The desire about joining seems too old-fashioned. Book clubs are akin to knitting circles—full of graying genteel grandmothers politely gossiping (or at least that’s the perception). Who in their right mind would find interest in such a stodgy old meeting merely to discuss books? Especially in your 20’s when you’re supposed to be young, wild, and free? How lame! Bookworm!
Still, the thought of a book club holds great appeal to me. Admittedly, I am bookish. I spend a great deal of my free time reading. After college, I found that I greatly missed the intellectual discussions surrounding books and ideas. Aren’t college classes, in some sense, a kind of book club?
Maybe in fact I am the perfect candidate for a book club. My appetite for intellectual stimulation is tremendous. It’s a need to satisfy that I just can’t scratch in other ways. My mind needs the mental exercise, and it’s much better when the workout is shared.
But it’s not just the intellectual part I am drawn to…

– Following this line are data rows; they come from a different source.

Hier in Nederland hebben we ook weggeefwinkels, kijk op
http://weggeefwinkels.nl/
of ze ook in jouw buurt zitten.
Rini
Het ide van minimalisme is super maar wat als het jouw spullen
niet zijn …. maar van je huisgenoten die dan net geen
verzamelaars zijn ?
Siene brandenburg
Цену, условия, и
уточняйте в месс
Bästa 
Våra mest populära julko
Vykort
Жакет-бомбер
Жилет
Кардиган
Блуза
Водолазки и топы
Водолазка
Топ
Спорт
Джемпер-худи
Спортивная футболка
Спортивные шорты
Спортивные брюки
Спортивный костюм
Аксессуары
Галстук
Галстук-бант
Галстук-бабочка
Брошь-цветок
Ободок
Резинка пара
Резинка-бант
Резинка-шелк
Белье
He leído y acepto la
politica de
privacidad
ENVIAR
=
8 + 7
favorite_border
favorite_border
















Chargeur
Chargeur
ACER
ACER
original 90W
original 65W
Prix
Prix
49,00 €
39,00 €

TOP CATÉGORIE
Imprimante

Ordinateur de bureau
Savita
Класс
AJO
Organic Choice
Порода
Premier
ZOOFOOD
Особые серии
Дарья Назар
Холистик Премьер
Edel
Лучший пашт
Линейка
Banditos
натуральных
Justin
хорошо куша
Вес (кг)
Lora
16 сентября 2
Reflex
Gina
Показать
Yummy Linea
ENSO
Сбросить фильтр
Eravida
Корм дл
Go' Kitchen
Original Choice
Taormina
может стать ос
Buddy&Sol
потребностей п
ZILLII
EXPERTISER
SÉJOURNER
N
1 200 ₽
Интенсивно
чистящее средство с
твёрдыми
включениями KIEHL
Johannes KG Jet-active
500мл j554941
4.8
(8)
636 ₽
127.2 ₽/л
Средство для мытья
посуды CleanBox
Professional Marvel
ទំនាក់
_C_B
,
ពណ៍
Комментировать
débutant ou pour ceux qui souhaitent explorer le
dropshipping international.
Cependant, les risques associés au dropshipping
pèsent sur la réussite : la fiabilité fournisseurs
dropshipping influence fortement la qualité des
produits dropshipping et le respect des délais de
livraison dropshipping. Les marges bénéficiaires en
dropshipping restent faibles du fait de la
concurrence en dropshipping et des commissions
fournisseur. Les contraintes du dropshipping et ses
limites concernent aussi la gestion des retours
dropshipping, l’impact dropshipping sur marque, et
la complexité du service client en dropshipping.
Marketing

Back in Australia, when I was living out of a van and driving around on a quest for fruit, I happened to overhear a news program on the radio that caught my attention. The news story was about a wave of young people joining book clubs. Contrary to my perceived notions that book clubs are for elderly women discussing harlequin romance, this radio piece detailed how a growing number of millennials are joining book clubs for both the intellectual stimulation and social comradery.
Me, driving aimlessly around a continent, had an epiphany: a book club is exactly what I’m looking for.
Well, not a book club specifically, but it does perhaps provide the best example.
For, it was not just the intellectual discussions inherent in book clubs that I’d been craving during my ramblings. Equally, it was the social aspect to the club. To have a group of friends who are interested in that kind of thing? How awesome! How radical to commit to doing something noticeably unhip like reading and discussing a book with a group of people. And what’s more, to follow through with the commitment. And then to keep following through…
Because joining a book club is not a one-off fix. It’s not solely just reading one book with a group of people to satisfy a craving. Fundamentally, it’s the longer-term idea of being part of a group through the long-haul. Through both the ups and the downs, through the Moby Dicks and the Twilights.
This need for belonging doesn’t have to occur solely through book clubs either. Fulfillment could be found in many places, like a service club, a volunteer organization, or sports in the park. For me, the point is to be committed to something greater than myself. Arguably, a book club might not be too much greater than yourself, but it is particularly symbolic of making a commitment to a group of people and then following through with it.
And what transient can dare make a commitment to something as far-reaching as a book club? Here today, gone tomorrow. Never in one place long enough to finish a good read. It’s the notion of committing to a club, that idea of rootedness, where the bulk of the appeal lies. Personally, I find it unfortunate that I seldom stay in one place long enough to make it through one book, let alone sustain a book club.
So is it lame to want to join a book club? Not in my book.